来た道が分かるのであれば道がわかるところまで引き返すことも有効です。
特に初心者の方は、慌ててしまいやみくもに動いてしまう場合も多いかと思いますが、遭難する可能性が高くなりますのでやめましょう。
●助けを呼べない
滑落や転落をしてしまっても助けを呼ぶことができません。
山奥だと携帯の電波も届かないため、連絡手段もありません。
もし滑落や転落をしてケガを負ってしまい自力で下山することができない時には、ホイッスルやライトでほかの登山者に知らせましょう。
●荷物が多くなる
仲間と一緒に登山をした際には忘れ物があっても仲間と共有すれば補える場合がありますが、一人だとそういうこともできません。
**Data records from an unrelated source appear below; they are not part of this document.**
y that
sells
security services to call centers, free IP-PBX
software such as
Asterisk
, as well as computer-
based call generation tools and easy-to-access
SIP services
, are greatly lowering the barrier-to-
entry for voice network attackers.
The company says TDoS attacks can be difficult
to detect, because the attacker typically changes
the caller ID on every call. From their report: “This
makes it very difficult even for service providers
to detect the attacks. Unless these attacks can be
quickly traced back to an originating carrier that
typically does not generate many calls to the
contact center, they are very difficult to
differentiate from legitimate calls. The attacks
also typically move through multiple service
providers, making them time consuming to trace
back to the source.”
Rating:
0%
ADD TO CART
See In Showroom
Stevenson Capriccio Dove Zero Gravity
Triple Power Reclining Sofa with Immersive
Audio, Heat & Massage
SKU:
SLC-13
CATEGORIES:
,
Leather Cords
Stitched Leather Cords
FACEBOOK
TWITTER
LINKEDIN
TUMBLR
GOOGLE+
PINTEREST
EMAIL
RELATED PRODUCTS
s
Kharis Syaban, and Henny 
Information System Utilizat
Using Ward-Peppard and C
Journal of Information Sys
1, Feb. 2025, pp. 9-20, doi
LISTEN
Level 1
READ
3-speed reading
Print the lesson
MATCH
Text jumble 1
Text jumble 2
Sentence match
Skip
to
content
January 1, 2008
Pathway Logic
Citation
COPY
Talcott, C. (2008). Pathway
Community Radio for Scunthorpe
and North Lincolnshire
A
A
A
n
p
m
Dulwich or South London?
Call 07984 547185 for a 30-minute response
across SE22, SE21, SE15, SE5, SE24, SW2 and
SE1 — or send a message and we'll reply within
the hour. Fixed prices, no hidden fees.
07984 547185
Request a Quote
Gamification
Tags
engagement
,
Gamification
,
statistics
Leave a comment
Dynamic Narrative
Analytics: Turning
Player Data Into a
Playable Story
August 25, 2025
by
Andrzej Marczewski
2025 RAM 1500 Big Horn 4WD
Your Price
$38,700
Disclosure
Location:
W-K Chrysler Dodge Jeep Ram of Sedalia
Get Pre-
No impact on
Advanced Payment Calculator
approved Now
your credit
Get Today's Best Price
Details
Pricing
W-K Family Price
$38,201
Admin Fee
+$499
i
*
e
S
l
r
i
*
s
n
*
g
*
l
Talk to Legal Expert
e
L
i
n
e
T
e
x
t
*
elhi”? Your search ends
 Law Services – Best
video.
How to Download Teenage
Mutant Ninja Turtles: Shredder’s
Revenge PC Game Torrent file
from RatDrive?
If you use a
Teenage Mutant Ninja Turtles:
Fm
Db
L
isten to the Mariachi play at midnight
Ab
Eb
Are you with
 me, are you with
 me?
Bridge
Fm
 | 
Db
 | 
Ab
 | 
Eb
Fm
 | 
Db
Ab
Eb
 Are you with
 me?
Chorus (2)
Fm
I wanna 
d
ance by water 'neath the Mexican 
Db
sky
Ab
荷物はすべて自分が一人で用意しなければならないので、単独登山の際は荷物が多くなってしまいます。
一人でしか味わえない!単独登山の魅力
単独登山は複数人での登山よりもリスクが高いので注意する必要がありますが、単独登山でしか味わえない魅力もあります。
その単独登山の魅力についてご紹介いたします。
●好きな山に登れる
初心者の方が難易度が高い山に一人で登るということは推奨されません。
しかし、登りやすい山や一度登ったことがある山など自分の好きな山に登ることができるということが単独登山の魅力です。
●自分で計画を立てることができる
始めのうちは「計画なんて面倒だ」と感じるかもしれません。
しかし、単独登山をして様々な計画を立てるうちに楽しくなってきます。
時間やルートや登山後の計画を自分で自由に立てられるということが単独登山の魅力です。
●自分のペースで登山ができる
登山には景色を見たり、動植物と触れ合ったりといった魅力がたくさんあります。
単独登山ではそういった魅力を仲間の意見に左右されずに自分のペースで味わうことができます。
●登山スキルが格段にアップする
単独なので仲間に助けてもらうということができません。
すべてを自分一人でやらなくてはならないので、登山スキルが飛躍的にアップします。
その飛躍的なスキルアップを実感できるということも魅力の一つです。
一人登山では特に要注意!山にいる危険生物
登山には危険が付き物ですがその中の一つとして危険な生物に注意する必要があります。
初心者が一人で登山をする際には特に注意しなければなりません。
また、それらの存在は動物の足跡やフン、食べ跡といったフィールドサインによって事前に察知することができます。
●マダニ
成虫の体長が2~3mm程度と非常に小さいため、フィールドサインが無く、草むらならどこにでもいる可能性があるので注意が必要です。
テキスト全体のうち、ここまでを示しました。